[Saved entries]
--- START ---

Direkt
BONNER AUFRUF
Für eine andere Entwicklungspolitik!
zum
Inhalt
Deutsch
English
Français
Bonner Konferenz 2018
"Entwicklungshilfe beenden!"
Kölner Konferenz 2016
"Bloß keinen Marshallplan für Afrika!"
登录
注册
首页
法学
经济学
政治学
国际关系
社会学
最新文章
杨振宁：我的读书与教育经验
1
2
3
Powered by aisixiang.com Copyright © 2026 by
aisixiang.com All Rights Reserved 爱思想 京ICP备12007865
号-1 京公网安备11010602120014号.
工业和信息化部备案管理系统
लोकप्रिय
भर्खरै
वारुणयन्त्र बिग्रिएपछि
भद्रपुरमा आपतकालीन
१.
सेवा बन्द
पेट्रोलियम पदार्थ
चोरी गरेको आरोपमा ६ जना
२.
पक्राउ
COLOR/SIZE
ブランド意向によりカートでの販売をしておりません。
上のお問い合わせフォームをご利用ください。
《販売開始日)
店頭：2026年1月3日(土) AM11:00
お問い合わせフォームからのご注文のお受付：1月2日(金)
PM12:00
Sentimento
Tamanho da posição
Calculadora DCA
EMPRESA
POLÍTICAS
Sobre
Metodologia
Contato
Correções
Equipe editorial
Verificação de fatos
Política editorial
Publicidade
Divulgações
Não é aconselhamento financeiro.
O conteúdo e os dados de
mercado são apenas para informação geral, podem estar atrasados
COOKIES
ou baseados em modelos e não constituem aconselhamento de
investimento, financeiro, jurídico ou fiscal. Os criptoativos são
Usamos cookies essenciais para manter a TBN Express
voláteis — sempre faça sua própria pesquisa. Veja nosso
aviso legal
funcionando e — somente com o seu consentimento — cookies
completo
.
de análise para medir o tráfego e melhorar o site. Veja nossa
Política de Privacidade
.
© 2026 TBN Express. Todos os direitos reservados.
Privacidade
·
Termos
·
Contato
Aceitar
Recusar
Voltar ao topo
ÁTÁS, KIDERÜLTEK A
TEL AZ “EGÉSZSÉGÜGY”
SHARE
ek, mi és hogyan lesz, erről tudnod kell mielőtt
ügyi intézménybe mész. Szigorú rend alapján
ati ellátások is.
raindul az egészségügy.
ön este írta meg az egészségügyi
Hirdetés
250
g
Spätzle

--- END ---

● **WHAT YOU HAVE TO DO**
Count each line of the entries that holds the word "aconselhamento", then state the total and nothing more.

● **RESULT OF THE TASK**
2